= Prix Guzman =

Prizes for communication with extraterrestrials, and heart medicine

The Prix Pierre Guzman (Pierre Guzman Prize) was the name given to two prizes, one astronomical and one medical. Both were established by the will of Anne Emilie Clara Goguet (died June 30, 1891), wife of Marc Guzman, and named after her son Pierre Guzman.

==Astronomical==
This prize was a sum of 100,000 francs, to be given to a person who succeeded in communicating with a celestial body, other than Mars, and receiving a response. Until this occurred, the will also allowed for the accumulated interest on the 100,000 francs to be given, every five years, to a person who had made significant progress in astronomy. The prize was to be awarded by the French Académie des sciences. Pierre Guzman had been interested in the work of Camille Flammarion, the author of La planète Mars et ses conditions d'habitabilité (The Planet Mars and Its Conditions of Habitability, 1892). Communication with Mars was specifically exempted as many people believed that Mars was inhabited at the time and communication with that planet would not be a difficult enough challenge. The prize was later announced in 1900 by the French Académie des sciences.

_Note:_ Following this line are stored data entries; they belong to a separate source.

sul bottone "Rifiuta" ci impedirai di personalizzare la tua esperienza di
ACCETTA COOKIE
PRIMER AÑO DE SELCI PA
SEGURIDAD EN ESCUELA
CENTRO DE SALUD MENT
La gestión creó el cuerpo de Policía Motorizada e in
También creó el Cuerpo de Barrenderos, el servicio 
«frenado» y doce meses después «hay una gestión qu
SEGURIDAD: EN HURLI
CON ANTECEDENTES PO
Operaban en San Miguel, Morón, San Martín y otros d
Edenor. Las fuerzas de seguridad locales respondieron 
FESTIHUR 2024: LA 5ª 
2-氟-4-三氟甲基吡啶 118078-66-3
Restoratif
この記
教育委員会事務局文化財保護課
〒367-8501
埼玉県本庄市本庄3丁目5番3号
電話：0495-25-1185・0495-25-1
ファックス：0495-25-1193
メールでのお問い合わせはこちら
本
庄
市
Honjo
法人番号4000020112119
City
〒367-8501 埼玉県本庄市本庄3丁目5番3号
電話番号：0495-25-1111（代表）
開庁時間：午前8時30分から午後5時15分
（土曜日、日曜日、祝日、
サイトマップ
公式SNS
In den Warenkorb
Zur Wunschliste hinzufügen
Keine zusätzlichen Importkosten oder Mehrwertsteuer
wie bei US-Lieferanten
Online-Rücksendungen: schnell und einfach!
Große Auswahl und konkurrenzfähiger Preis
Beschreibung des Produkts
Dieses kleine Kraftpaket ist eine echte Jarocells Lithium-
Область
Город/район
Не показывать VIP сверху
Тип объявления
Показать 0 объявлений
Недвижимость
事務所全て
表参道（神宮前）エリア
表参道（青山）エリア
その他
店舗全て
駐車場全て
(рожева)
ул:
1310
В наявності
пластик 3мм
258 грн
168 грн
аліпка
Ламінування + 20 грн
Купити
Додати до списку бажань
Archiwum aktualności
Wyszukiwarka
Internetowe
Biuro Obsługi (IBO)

The five-yearly prize of interest was awarded, starting in 1905, as follows:
- In Dec. 1905, to Henri Joseph Anastase Perrotin. A portion of the prize was also given to Louis Fabry.
- In Dec. 1910, to Maurice Loewy.

The prize was awarded to the crew of Apollo 11 in 1969.

==Medical==
This prize was a sum of 50,000 francs, to be awarded by the French Académie de médecine, to be given to a person who succeeded in developing an effective treatment for the most common forms of heart disease. Until this occurred, the will also allowed for the accumulated interest to be given yearly to someone who had made progress in heart disease.

The yearly prize of interest was awarded as follows:
- In 1903, to Paul Bergougnan.
- In 1905, to Gillet, with an honorable mention to Braillon.